# Sativa vs. Indica??



## greenerworld (Mar 19, 2007)

*whats the difference between Indica vs. Sativa better worse what up wit it??? does any body have any photos to show the difference and do iether have growing differences??*


----------



## MJ20 (Mar 19, 2007)

Both sat + ind have physical and psychoactive difference.Basically, sativa grows taller and slimer, while indica grows short and wider>I guess you can think of the 2 as "Bert & Ernie".Sativa gives a more "heady" type high, condusive to, being active, while Indica gives a more "stoned/couch like" high.I never sampled any indica as yet so I can't comment.


----------



## Mr.Wakenbake (Mar 19, 2007)

also sativa's can handle higher temperatures and less watering is needed. Indica's  normally tend to grow in area's with more moderate temps so keeping that the temps in check when growing indica's is key.
This is a pic of a sativa strain, you notice the slimmer buds and longer internode length associated with sativa's.







here is a picture of a idica.. you notice the wide leaves, and the buds are really dense


----------



## greenerworld (Mar 19, 2007)

my plants look nothing like these they are more roundish than pointy here are some pics


----------



## NLgrower (Mar 19, 2007)

having your plants grow in clear containers is a bad idea you shouldnt let light get to your roots its an easy fix though just rap some duct tape around them.


----------



## greenerworld (Mar 19, 2007)

thanks nl grower I kinda thought about, they were the only thing I had the time when starting them. would that have anything to do with the shape of the leaves if not what other problems would result with clear containers. I'm also noticing some leaves on some plants are starting to curl up into themselves not bad but noticible


----------



## Stoney Bud (Mar 19, 2007)

Yep, clear container, algae growth. 

Man! Youse guys is talkin some stuff man. Nice pics, great comments.

I think sometimes that I'm immune to THC almost, now.

So many years. So many flavors.

Gotta say it. The Aurora Indica I just grew from Nirvana is the second most pontet bud I've smoked in my life.

Maui, about 1980 was the best. Man, 27 years between bests.

I'm lovin this. Bzzzzzzzzzzz


----------



## Elephant Man (Mar 19, 2007)

Woke up with a little white widow, blue mystic after breakfast, afghani orange followed quickly by lunch and 'C'...last 2 grown outdoor by a freind.  Feeling pretty darn good and not thinking about my back at all.  Wonder what's for dinner....hehe:ccc:


----------



## Stoney Bud (Mar 19, 2007)

Damn Eman, now you got my back numb.


----------



## Elephant Man (Mar 19, 2007)

Hehe...yeah man, I know you know about outdoor, but I didn't....wow...I got the potency but the flavor and aroma....wow.

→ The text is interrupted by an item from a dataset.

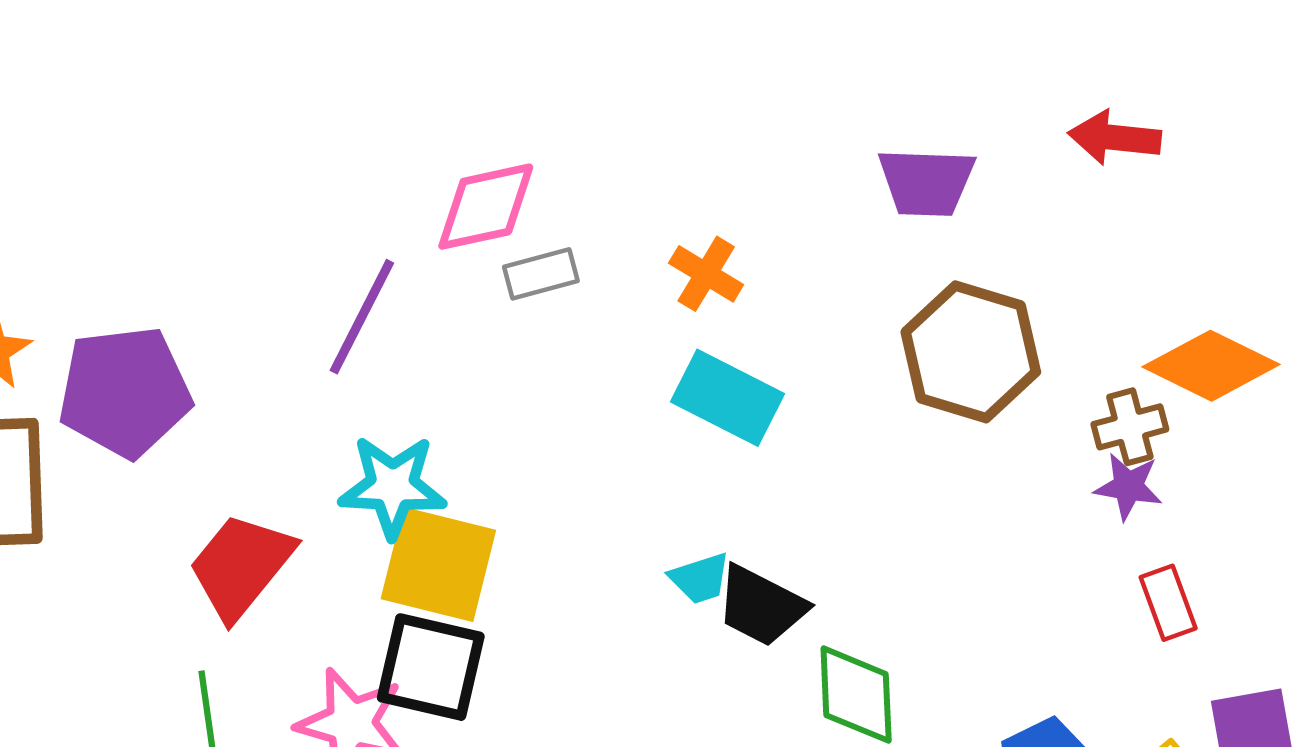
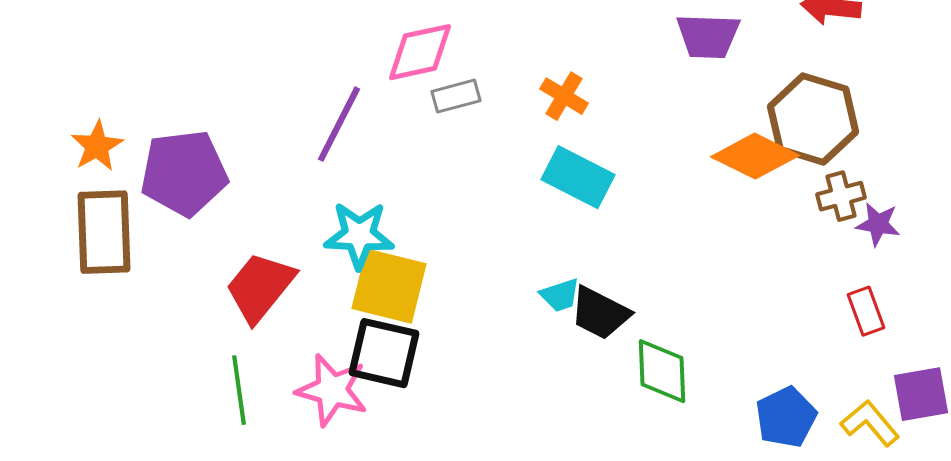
brown hexagon: (971, 352) -> (813, 119), moved
orange diamond: (1211, 366) -> (755, 156), moved
purple star: (1128, 487) -> (878, 224), moved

I tell you something else crazy, this stuff hung for months curing...crazy as it sounds, I tried it and it works.  Entire plant I had hanging in rafters for 4 months came down yesterday and was actually still damp inside.  Crazyness.

Oh yeah, back on topic I really only smoke sativas and sativa doms because I am trying to avoid the narcotic feeling pills give me.  I like my white strains at night, but gimme some 99% sativa and I will be happy all day long...without getting that burnt-out feeling at all.:ccc:


----------



## high_man (Mar 19, 2007)

so apart from the actual differences which do most people prefer,for the last 2 years iv only grown indica and never tried sativa is there a more potent or more bud weight diferences between the 2 sorry for hijacking ur post dude but i gotta know i was thinking of switching to sativa indoor grow but need to do some research before i do i need to know which has a higher yeild and which has a higher potency if grown correctly


----------